Progress Tracking and Checkpointing

The 3DGS video processor includes comprehensive progress tracking and checkpointing capabilities that enable:

Real-time progress monitoring via health endpoint
Automatic checkpoint persistence for restart resilience
Resume from checkpoint after failures or restarts
Detailed stage tracking through the processing pipeline

Overview
Processing Stages
Checkpoint Storage
Health Endpoint Integration
Resume Capability
Usage Examples
Configuration

Overview

The progress tracking system monitors job execution through 8 distinct stages, saving checkpoint data to disk after each stage completes. This provides:

Visibility: Track progress percentage and current stage
Resilience: Resume jobs after process restarts
Monitoring: Query job status via HTTP health endpoint
Debugging: Inspect saved checkpoints for troubleshooting

Processing Stages

Jobs progress through the following stages:

Stage	Name	Description	Progress %
0	Validation	Folder validation and video discovery	0%
1	FrameExtraction	Extract frames from all videos concurrently	12.5%
2	MetadataExtraction	Extract GPS and camera metadata	25%
3	ManifestGeneration	Generate manifest.json with camera intrinsics	37.5%
4	ColmapReconstruction	Run COLMAP sparse reconstruction	50%
5	Training	Train 3DGS model	62.5%
6	PlyExport	Export model to PLY format	75%
7	SplatExport	Export model to SPLAT format	87.5%
8	Completed	Job finished successfully	100%

Progress percentage is calculated as: (stage_number / 8) * 100

Checkpoint Storage

File Location

Checkpoints are stored in the output directory as:

{output_folder}/.checkpoint.json

For example:

/mnt/output/job-abc123/.checkpoint.json

Checkpoint Format

Checkpoints are JSON files containing:

{
  "job_id": "job-abc123",
  "stage": "Training",
  "input_folder": "/mnt/input/scene-001",
  "output_folder": "/mnt/output/job-abc123",
  "temp_folder": "/tmp/job-abc123",
  "timestamp": 1708790400,
  "completed_stages": {
    "video_count": 3,
    "total_frames": 450,
    "manifest_path": "/mnt/output/job-abc123/manifest.json",
    "colmap_sparse_path": "/tmp/job-abc123/colmap/sparse",
    "colmap_points": 125000,
    "gaussian_count": null,
    "ply_path": null,
    "splat_path": null
  }
}

Checkpoint Lifecycle

Created: When job starts (Validation stage)
Updated: After each stage completes
Finalized: When job completes successfully (marked as Completed)
Retained: Kept for status queries (cleaned up by retention policy)

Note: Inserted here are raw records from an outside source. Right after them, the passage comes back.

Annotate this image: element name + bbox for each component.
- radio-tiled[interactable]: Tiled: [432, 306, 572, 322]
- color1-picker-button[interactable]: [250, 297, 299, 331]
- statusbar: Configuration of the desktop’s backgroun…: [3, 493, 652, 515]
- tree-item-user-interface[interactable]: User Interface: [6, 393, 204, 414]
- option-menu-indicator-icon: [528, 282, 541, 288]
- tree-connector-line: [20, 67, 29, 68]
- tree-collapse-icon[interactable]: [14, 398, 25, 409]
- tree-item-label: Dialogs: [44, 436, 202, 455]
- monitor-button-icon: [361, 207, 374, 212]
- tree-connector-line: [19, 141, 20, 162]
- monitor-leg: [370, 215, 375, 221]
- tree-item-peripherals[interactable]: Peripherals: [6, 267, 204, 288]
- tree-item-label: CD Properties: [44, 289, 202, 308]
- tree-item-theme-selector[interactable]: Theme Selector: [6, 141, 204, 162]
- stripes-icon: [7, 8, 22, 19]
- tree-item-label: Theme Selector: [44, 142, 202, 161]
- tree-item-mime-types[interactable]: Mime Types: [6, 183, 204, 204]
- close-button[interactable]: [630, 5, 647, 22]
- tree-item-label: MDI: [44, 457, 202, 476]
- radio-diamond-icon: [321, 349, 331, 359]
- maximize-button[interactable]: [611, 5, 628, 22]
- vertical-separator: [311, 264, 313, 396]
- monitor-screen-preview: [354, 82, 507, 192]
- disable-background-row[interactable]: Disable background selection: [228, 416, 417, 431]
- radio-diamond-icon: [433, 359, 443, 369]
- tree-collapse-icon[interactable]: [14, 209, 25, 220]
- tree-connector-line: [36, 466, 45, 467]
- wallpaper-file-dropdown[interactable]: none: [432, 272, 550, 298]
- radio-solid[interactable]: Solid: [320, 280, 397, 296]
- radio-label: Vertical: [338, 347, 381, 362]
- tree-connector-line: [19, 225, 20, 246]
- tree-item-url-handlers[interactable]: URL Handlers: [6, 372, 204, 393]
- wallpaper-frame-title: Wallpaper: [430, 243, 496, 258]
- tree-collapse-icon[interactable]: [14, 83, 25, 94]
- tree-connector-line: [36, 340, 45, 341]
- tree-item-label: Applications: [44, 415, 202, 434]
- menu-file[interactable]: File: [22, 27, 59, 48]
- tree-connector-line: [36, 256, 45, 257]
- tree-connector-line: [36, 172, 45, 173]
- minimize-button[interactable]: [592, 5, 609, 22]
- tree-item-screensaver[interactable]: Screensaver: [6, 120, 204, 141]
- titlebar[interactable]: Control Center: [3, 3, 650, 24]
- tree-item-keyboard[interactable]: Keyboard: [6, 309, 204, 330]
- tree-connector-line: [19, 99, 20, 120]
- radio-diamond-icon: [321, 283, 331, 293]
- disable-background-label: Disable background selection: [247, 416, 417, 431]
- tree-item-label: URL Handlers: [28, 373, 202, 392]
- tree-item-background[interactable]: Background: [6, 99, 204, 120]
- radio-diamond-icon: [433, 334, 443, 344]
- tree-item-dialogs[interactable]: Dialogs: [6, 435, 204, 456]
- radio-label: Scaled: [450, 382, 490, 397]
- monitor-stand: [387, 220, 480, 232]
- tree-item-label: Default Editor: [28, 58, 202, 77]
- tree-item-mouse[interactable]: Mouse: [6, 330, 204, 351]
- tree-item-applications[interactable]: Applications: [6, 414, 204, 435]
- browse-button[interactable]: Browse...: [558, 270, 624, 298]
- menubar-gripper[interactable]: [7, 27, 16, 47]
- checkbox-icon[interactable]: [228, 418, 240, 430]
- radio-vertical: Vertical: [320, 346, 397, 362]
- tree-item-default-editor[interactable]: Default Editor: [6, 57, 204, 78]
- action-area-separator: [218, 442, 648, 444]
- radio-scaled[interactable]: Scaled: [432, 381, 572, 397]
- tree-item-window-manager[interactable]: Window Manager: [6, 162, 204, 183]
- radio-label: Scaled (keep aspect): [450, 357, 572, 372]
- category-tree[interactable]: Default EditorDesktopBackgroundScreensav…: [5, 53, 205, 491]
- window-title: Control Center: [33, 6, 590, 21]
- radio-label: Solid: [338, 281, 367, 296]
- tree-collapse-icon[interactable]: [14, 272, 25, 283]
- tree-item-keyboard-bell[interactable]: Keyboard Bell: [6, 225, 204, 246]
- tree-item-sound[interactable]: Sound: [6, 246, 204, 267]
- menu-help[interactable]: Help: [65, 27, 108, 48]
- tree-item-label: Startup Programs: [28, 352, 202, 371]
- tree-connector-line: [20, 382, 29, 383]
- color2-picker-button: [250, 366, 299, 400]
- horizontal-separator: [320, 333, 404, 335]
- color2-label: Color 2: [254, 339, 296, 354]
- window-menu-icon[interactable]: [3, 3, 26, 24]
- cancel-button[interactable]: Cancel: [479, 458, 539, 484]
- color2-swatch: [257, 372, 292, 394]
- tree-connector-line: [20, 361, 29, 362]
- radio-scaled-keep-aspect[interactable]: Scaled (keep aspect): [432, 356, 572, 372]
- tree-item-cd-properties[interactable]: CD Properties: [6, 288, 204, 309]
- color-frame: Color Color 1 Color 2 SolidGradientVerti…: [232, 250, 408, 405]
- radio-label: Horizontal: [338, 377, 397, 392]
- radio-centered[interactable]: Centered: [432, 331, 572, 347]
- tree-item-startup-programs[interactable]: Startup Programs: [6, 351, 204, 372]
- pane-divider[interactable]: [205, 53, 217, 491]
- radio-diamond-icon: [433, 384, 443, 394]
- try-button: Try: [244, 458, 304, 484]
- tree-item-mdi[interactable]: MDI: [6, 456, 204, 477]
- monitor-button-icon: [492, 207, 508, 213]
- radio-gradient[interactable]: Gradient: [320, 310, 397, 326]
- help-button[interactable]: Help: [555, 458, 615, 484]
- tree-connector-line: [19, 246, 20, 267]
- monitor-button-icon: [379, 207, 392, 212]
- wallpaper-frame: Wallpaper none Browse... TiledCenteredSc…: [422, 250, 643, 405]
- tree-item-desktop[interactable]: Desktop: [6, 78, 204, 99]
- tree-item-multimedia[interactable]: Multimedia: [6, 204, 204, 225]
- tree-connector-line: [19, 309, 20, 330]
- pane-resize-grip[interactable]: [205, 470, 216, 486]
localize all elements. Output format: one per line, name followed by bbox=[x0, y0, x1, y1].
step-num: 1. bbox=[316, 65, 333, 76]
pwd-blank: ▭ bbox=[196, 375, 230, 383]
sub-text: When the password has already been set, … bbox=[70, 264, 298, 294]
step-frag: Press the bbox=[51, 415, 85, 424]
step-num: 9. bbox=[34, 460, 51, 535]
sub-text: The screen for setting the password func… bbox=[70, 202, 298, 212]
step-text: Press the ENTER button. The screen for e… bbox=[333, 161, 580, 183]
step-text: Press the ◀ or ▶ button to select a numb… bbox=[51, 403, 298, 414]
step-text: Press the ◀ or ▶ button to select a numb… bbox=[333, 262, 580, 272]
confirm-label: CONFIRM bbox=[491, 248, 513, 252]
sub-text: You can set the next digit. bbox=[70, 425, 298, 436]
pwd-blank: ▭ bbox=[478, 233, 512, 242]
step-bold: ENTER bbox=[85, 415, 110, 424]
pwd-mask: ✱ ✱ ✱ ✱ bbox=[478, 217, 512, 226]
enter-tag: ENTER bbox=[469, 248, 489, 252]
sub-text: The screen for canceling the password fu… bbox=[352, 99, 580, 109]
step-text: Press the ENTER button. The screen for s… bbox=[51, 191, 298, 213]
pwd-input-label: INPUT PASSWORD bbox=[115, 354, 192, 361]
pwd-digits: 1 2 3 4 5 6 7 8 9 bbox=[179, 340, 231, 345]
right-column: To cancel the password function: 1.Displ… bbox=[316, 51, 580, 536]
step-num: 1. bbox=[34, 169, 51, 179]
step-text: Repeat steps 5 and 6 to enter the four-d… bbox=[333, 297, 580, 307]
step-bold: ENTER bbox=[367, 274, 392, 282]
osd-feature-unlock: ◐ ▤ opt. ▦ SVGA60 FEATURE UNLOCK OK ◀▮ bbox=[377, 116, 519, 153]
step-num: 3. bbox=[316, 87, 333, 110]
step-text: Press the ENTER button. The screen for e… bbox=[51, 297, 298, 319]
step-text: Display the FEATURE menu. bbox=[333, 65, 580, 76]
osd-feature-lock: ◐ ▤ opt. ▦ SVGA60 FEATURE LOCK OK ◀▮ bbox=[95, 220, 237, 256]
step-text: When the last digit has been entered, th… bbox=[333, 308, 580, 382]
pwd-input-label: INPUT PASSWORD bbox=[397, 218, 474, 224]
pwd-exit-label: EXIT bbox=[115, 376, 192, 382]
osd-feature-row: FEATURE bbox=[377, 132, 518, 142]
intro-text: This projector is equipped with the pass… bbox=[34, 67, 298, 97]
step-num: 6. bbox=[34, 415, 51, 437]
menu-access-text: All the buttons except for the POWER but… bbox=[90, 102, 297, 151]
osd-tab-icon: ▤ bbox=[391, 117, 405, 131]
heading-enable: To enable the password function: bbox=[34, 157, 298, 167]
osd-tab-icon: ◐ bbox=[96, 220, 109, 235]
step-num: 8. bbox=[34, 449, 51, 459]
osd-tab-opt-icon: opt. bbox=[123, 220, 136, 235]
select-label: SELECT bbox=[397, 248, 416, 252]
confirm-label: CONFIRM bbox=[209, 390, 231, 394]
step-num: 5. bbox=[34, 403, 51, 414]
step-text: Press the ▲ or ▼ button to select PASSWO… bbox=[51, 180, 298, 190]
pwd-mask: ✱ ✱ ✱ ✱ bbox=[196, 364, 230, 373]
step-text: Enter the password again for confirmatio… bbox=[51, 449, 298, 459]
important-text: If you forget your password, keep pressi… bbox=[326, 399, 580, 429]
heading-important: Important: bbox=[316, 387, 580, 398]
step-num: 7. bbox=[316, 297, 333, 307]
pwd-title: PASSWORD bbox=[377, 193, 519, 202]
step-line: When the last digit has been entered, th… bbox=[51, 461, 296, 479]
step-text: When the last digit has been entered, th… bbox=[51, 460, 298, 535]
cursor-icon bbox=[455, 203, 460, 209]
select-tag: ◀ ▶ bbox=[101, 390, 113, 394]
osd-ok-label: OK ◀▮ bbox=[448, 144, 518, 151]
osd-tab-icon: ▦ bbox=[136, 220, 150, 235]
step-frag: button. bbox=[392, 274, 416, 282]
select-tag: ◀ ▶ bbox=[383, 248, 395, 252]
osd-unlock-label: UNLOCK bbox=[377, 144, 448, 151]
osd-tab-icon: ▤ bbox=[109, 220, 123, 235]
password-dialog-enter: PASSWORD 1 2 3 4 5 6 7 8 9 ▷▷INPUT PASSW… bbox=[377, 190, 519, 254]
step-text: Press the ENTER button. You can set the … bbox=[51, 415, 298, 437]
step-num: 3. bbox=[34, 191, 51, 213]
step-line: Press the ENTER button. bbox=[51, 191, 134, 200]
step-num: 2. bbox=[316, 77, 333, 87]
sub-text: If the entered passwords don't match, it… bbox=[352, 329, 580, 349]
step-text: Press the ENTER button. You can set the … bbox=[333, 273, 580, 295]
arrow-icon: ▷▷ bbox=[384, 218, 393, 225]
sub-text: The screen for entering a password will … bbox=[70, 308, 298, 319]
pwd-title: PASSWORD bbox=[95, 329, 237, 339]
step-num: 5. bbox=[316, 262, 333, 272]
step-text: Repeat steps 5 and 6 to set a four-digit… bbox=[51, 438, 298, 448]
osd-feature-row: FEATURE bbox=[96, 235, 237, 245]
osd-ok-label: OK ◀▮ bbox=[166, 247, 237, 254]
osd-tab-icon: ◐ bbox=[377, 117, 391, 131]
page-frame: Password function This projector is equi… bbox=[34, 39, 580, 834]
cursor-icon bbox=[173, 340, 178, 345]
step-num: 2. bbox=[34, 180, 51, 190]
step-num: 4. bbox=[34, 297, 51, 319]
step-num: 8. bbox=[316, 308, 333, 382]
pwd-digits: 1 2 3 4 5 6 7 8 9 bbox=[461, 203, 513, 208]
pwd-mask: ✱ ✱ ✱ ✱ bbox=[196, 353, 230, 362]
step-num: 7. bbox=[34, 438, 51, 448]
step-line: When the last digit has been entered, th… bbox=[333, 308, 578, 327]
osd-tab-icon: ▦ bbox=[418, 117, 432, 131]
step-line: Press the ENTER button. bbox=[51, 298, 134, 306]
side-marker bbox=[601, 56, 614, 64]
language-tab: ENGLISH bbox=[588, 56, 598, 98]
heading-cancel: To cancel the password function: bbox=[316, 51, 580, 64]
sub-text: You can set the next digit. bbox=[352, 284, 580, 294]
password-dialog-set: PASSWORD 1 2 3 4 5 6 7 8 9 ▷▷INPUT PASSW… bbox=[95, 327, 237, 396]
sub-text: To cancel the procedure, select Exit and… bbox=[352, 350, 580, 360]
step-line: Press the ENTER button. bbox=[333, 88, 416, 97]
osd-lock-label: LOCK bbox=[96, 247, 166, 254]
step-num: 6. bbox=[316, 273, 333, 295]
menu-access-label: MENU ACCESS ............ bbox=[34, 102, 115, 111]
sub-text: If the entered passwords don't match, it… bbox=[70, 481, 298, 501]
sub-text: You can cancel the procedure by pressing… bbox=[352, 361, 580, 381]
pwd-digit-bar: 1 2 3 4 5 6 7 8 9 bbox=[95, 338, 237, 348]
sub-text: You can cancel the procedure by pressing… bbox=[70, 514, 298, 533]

Health Endpoint Integration

When the health check endpoint is enabled (HEALTH_CHECK_ENABLED=true), it exposes real-time progress information.

Enabling Health Endpoint

export HEALTH_CHECK_ENABLED=true
export HEALTH_CHECK_PORT=8080

Health Response Format

{
  "state": "processing",
  "last_update": "2026-02-24T12:30:00Z",
  "current_job": {
    "job_id": "job-abc123",
    "stage": "Training",
    "progress_percentage": 62.5,
    "video_count": 3,
    "total_frames": 450,
    "gaussian_count": null,
    "started_at": "2026-02-24T12:00:00Z"
  }
}

Querying Progress

curl http://localhost:8080/health | jq .

# Example output:
{
  "state": "processing",
  "current_job": {
    "job_id": "scene-capture-20260224",
    "stage": "Training",
    "progress_percentage": 62.5,
    "video_count": 5,
    "total_frames": 750,
    "started_at": "2026-02-24T12:00:00Z"
  }
}

Monitoring Progress in Script

#!/bin/bash
# Monitor job progress until completion

while true; do
  response=$(curl -s http://localhost:8080/health)
  state=$(echo "$response" | jq -r '.state')
  
  if [ "$state" == "processing" ]; then
    progress=$(echo "$response" | jq -r '.current_job.progress_percentage')
    stage=$(echo "$response" | jq -r '.current_job.stage')
    echo "Progress: ${progress}% - Stage: $stage"
  elif [ "$state" == "watching" ]; then
    echo "Job completed, processor watching for new jobs"
    break
  else
    echo "State: $state"
  fi
  
  sleep 5
done

Resume Capability

The processor automatically resumes jobs from the last completed checkpoint.

How Resume Works

On job start: Check for existing .checkpoint.json in output folder
Validate checkpoint: Ensure it's recent (< 24 hours) and not completed
Resume from stage: Skip already-completed stages, continue from current stage
Re-process if needed: Some stages (frame extraction, training) may be re-executed

Resume Example

If a job fails at the Training stage:

Stage 0 (Validation): ✓ Completed (skipped on resume)
Stage 1 (FrameExtraction): ✓ Completed (skipped on resume)  
Stage 2 (MetadataExtraction): ✓ Completed (skipped on resume)
Stage 3 (ManifestGeneration): ✓ Completed (skipped on resume)
Stage 4 (ColmapReconstruction): ✓ Completed (skipped on resume)
Stage 5 (Training): ✗ Failed (resume starts here)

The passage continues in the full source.